The same goes for Denis and Margaret Thatcher, though in that case the pair were both such instinctive Tory reactionaries that they agreed on most things anyway. To the extent that Mr Thatcher did have influence, it was a matter of mild curiosity and gentle satire rather than scandal. Denis was sympathetic to apartheid-era South Africa, where he had business interests and friends, and he perhaps influenced his wife in that direction when it came to sanctions in the 1980s.
He thought the BBC, the trade unions and the teaching profession were all infested with communists, and so did she. He backed her in her tussles with powerful figures such as Nigel Lawson and Michael Heseltine. He was partisan. At the end, though, when she was facing a final leadership crisis, he was instrumental in persuading her to resign. Imagine if it got out that Carrie had told Boris the game was up and he ought to quit!
Most prime ministers meet their wives or husbands long before they get to No 10. Many know exactly what they are getting involved in, although Mary Wilson thought she was destined for a quiet life as the wife of an Oxford don when she married Harold. In any case, most pairs are well used to each other by the time they get to Downing Street; but Carrie and Boris have had much less time to develop that same sympathy. Carrie has contacts, causes and interests of her own, and unfortunately for her they are viewed with suspicion by some in her party and in government.

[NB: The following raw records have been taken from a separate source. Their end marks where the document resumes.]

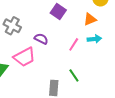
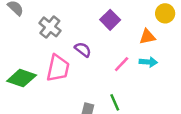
pink trapezoid: (24, 57) -> (58, 68), turned -60

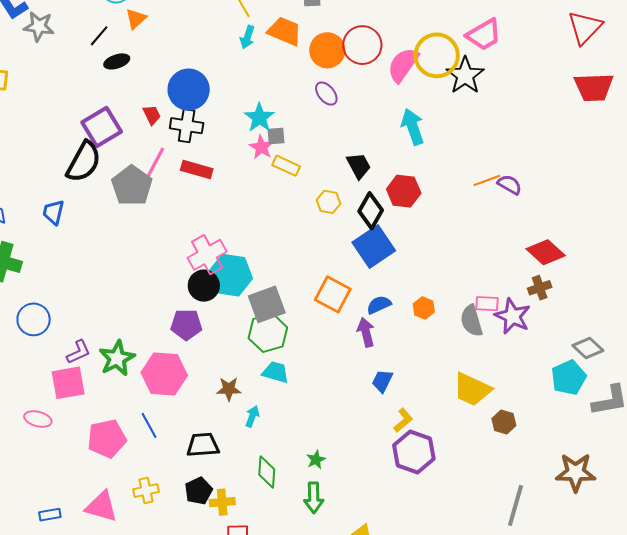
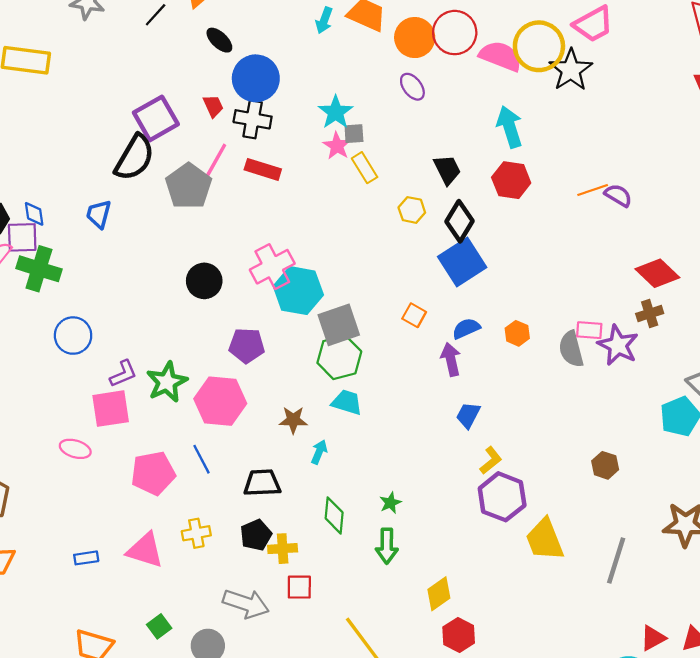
black ellipse: (117, 61) -> (219, 40), moved, turned 60
pink semicircle: (403, 65) -> (500, 56), turned 75
yellow rectangle: (286, 166) -> (365, 168), turned 32
red hexagon: (404, 191) -> (511, 180), moved
black circle: (204, 286) -> (204, 281), moved
orange square: (333, 294) -> (414, 315), size x0.6
yellow trapezoid: (472, 389) -> (545, 540), moved, turned 42

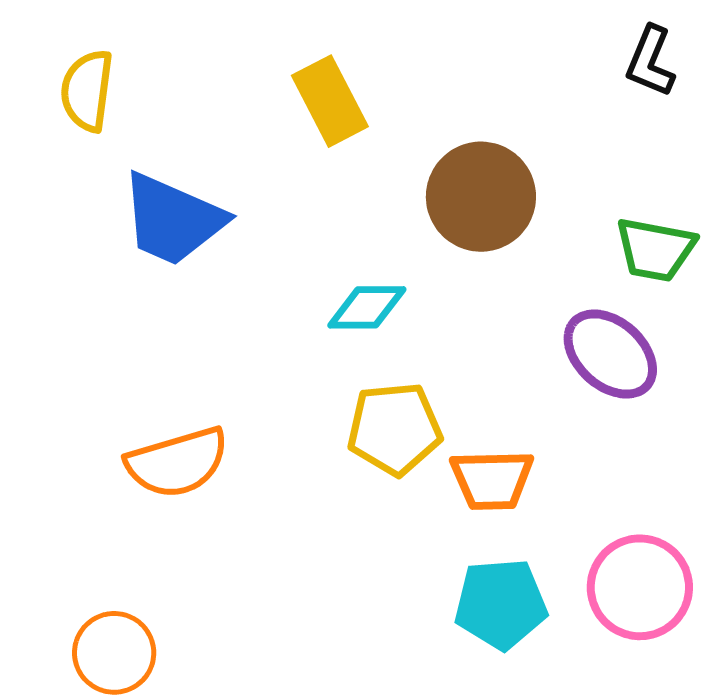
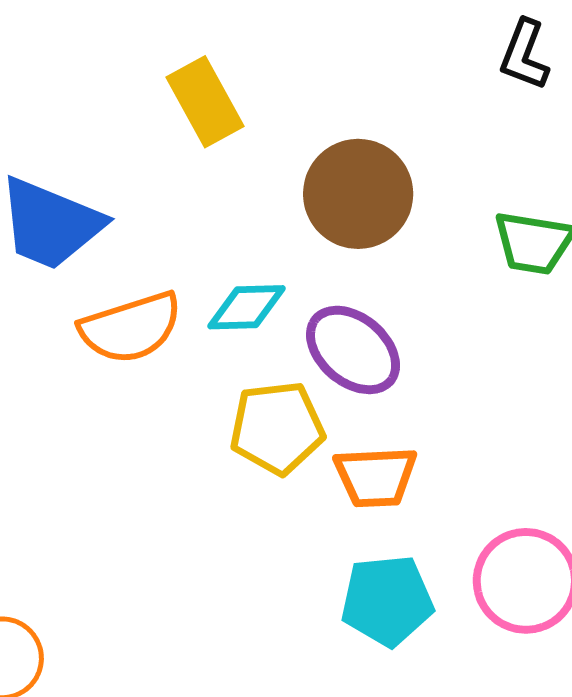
purple ellipse: (610, 354) -> (353, 350), moved
orange semicircle: (177, 462) -> (131, 328), moved

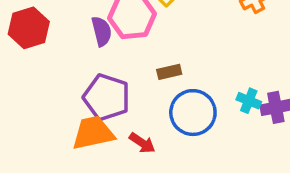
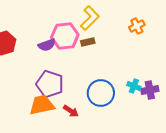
purple semicircle: (102, 31) -> (47, 45), turned 84
brown rectangle: (169, 72) -> (88, 42), moved

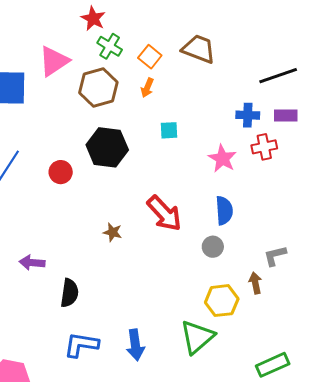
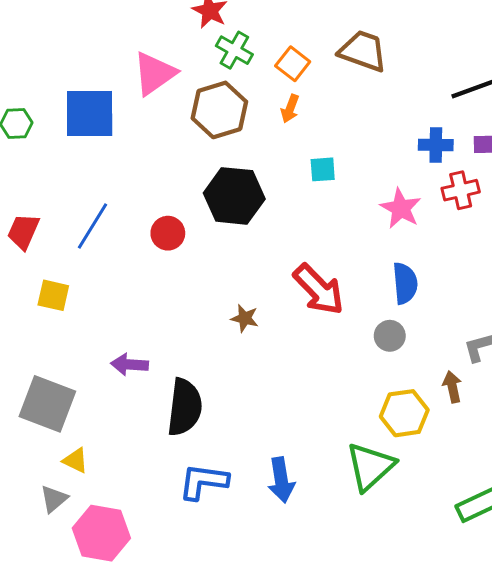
black semicircle: (70, 293) -> (185, 407), size x1.4

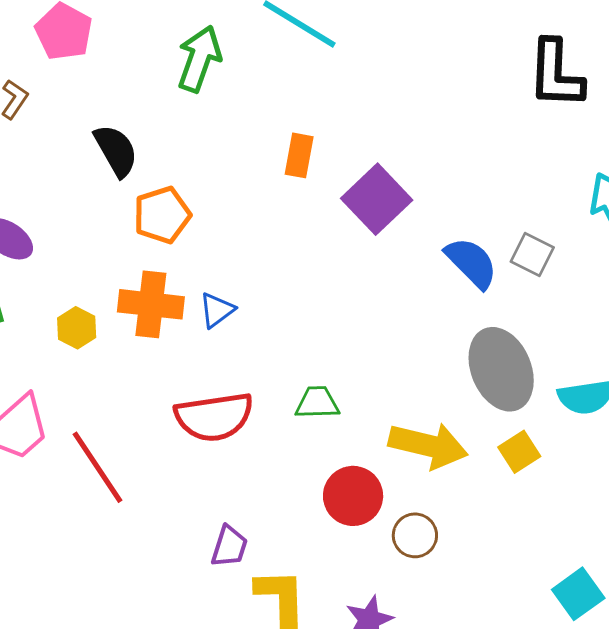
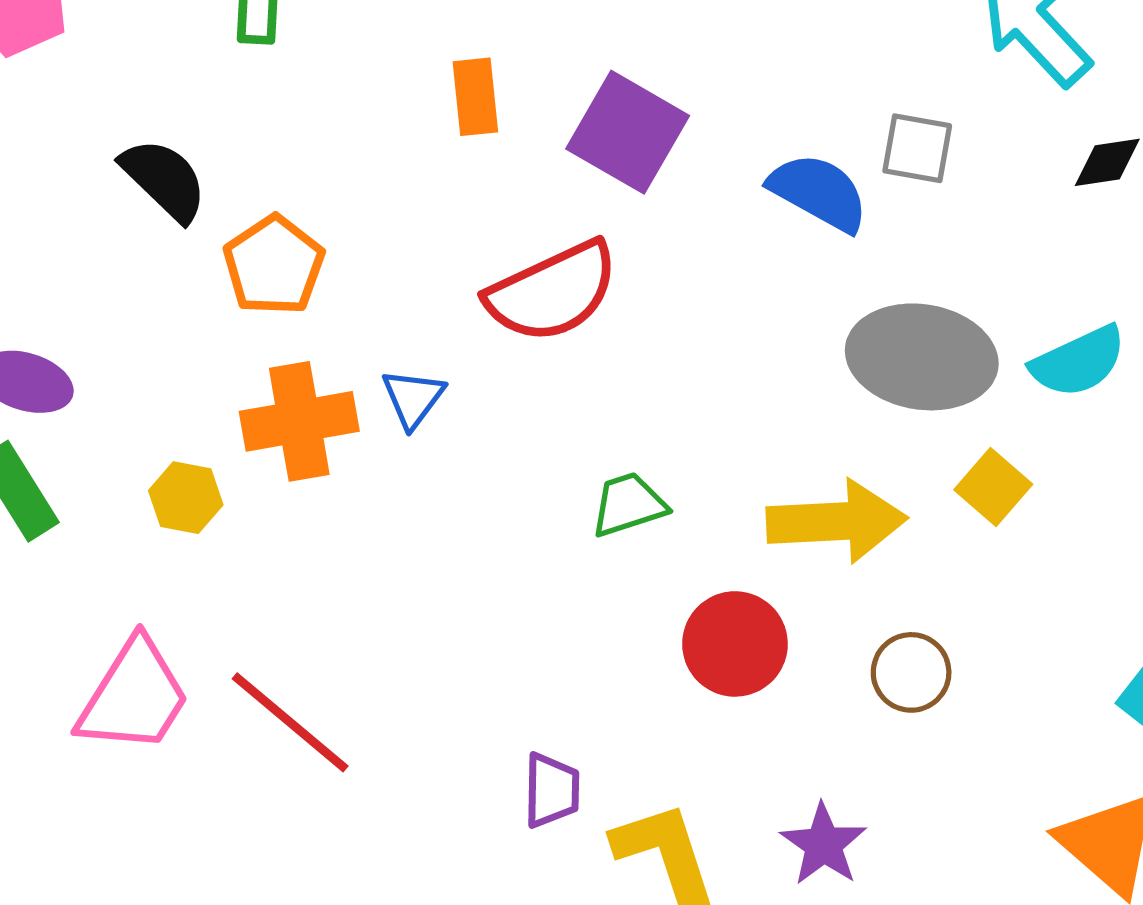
gray ellipse: (501, 369) -> (922, 357), turned -42
red semicircle: (214, 417) -> (552, 292), moved
brown circle: (415, 535) -> (911, 672), moved

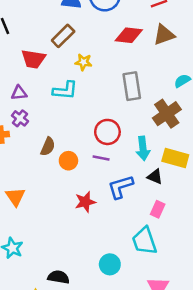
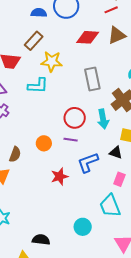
yellow star: (83, 62) -> (52, 61), size x1.5
brown semicircle: (48, 147) -> (15, 154), moved
cyan arrow: (143, 148) -> (103, 119), moved

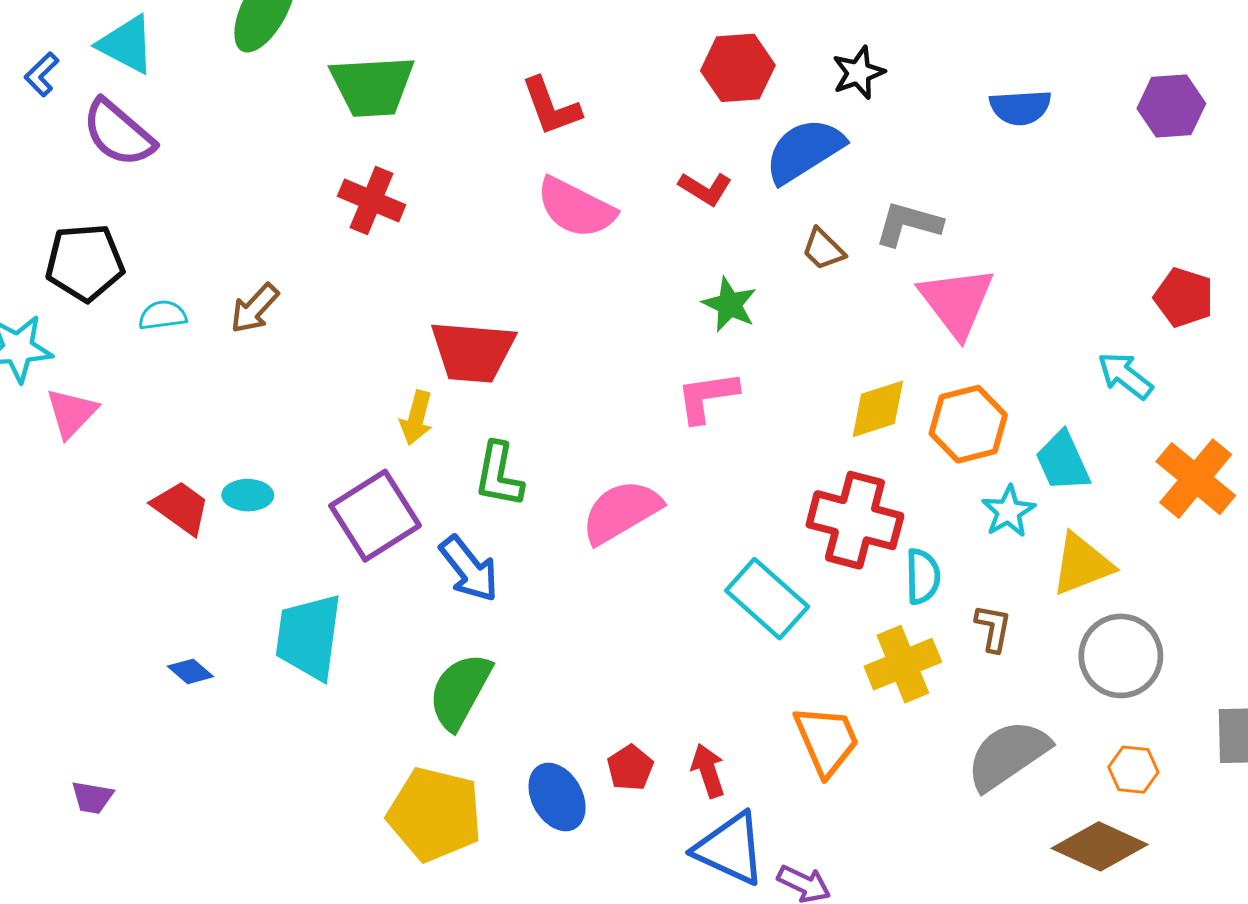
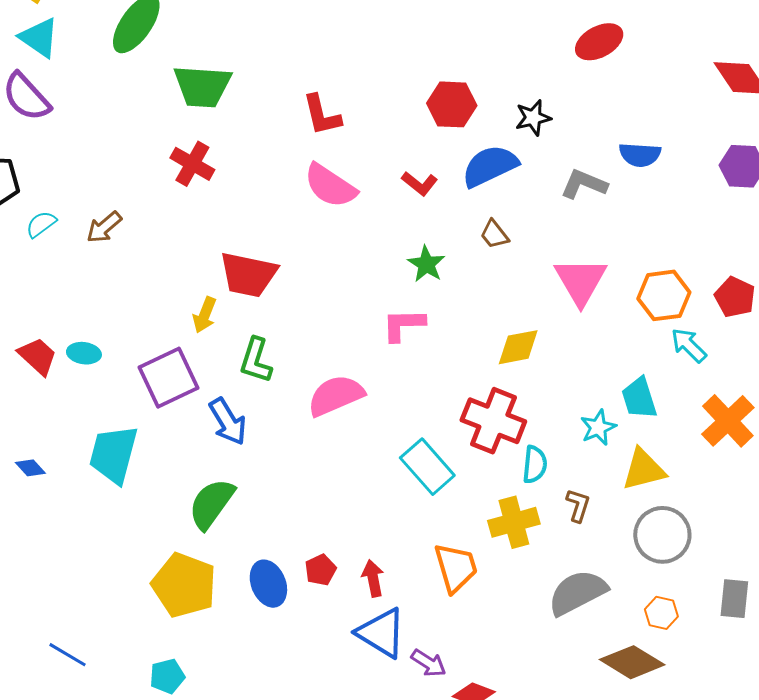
gray L-shape: (908, 224) -> (584, 184), moved
cyan semicircle: (163, 315) -> (41, 224), turned -36
orange hexagon: (968, 424) -> (664, 295), moved

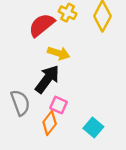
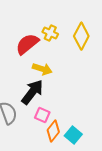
orange diamond: (50, 123) -> (53, 131), moved

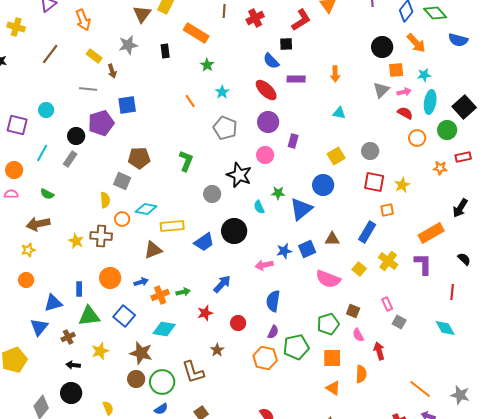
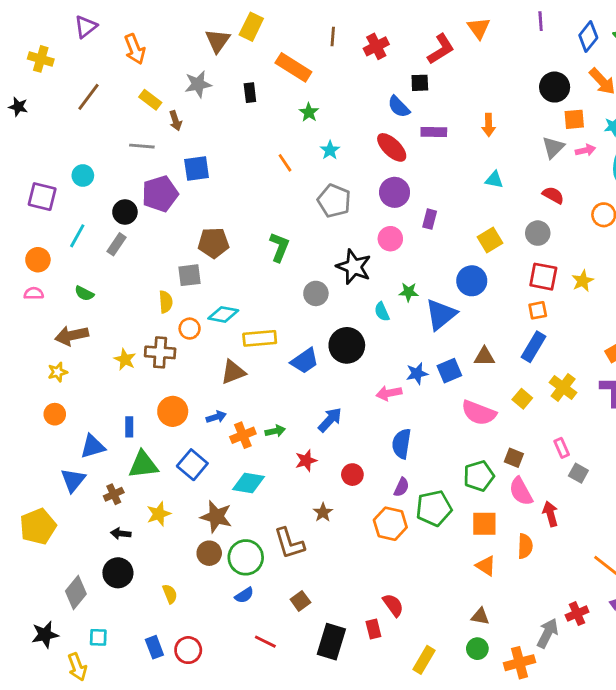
red semicircle: (405, 113) -> (553, 195), moved
gray square: (122, 181) -> (190, 275), turned -30
orange square: (387, 210) -> (538, 310), moved
pink semicircle: (358, 335) -> (521, 491), size x1.5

Far better, in that sense, for Carrie to stick to charity work or a non-political business activity, as Sarah Brown and Samantha Cameron did – but why should she? She’s not a lobbyist. She’s not on staff. Nor is any husband or wife of a prime minister, but they are central to the life of their spouse, and they will make a difference to it.
The only prime minister not to have had to worry about their other half’s opinions, or what the press thought about his or her behaviour, was Ted Heath, the lifelong batchelor. Once when Heath was prime minister, or so the story goes, his arch-rival Wilson was walking past No 10 of an evening and looked up at the light on in the flat. Wilson reflected on how lonely poor old Ted must be up there, playing his piano, with no one to share the burdens of a long, wearisome day.
By the same token, Carrie doesn’t seem to be given much credit for the sacrifices she makes and the support she gives to her husband. You may recall the coverage of the infamous row the Johnsons had in her flat in June 2019, before Boris became PM, when the police had to be called. Apparently, he told her to “get off my f**king laptop”, and she told him: “You just don’t care for anything because you’re spoilt. You have no care for money or anything.” Living with Mr Johnson is a type of high-pressure public service, if you think about it. It can’t be easy.